These post don't really answer the questions on hand. Since you are a think tank and a pro PTI person why don't you tell us how will PTI do these talks and what will it achieve?
PTI in KPK (as the current elected provincial government) and the Tribal Jirga system are an interface between the Pakistani state and the public. The state needs a way to enforce its writ upon the public that will endure, be respected, be accepted as legitimate, especially when it doesn’t clash with local culture.
What is clear is the TTP (and their supporters) are beyond the pale, and need to be expelled at the very least. Trust with the state needs to be rebuilt to keep intel channels open and the jirga system needs to be strengthened to enforce societal pressure on locals to not allow the miscreants from getting any footholds back on our side of the border.
Talks would be about concessions to our own Jirgas and tribes to hold the line and how they can get the Afghans to not let the TTP into Pakistan. Concessions on trade and easier movement of vetted persons would be the kind of concessions that would probably be on the table. Human scale terms that only locals that feel loyal to the state can sift the wheat from the chaff.

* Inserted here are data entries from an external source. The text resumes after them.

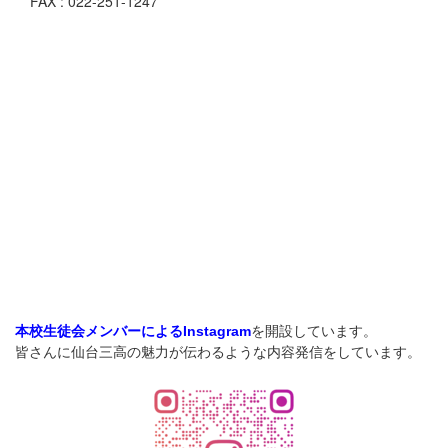
FAX : 022-251-1247
を開設しています。
本校生徒会メンバーによるInstagram
皆さんに仙台三高の魅力が伝わるような内容発信をしています。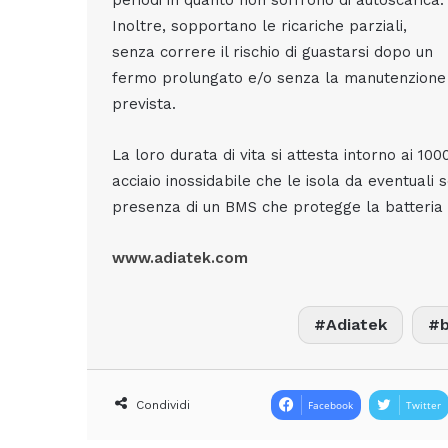
periodi in quanto non soffrono di autoscarica.
Inoltre, sopportano le ricariche parziali,
senza correre il rischio di guastarsi dopo un
fermo prolungato e/o senza la manutenzione
prevista.
La loro durata di vita si attesta intorno ai 1000
acciaio inossidabile che le isola da eventuali s
presenza di un BMS che protegge la batteria d
www.adiatek.com
Adiatek
Condividi
Facebook
Twitter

Without a very good HUMINT on the ground, these militants could be moving freely and be hard to detect. HUMINT at that scale will depend on close political cooperation between local (jirgas), provincial and federal.
LEA are there to back up this plan; to give just the right amount of stick (such as the strike that precisely took out this miscreant, and his minions and ammo dumps, without harming civilians), while politicians are there to give the right amount of carrots, PTI gives the perception in KPK, to give just the right amount of carrots and try to keep the use of the stick to what is absolutely necessary. Hence a suggestion that a plan be allowed to be formulated between IK/PTI and Gen. Retired Tariq Khan, and war gamed to see what resources would be needed to achieve these goals of pacification and what could be realistically achieved, should seriously be considered.
We have to look at political figures we have and how best they can play a role in achieving national interests. Internal reconciliation as well as a mechanism for a long term cultural shift in the Afghans (via our own local Pashtun population pushing back and setting new norms) is a necessity, especially for as long as we have these personalities with such cache.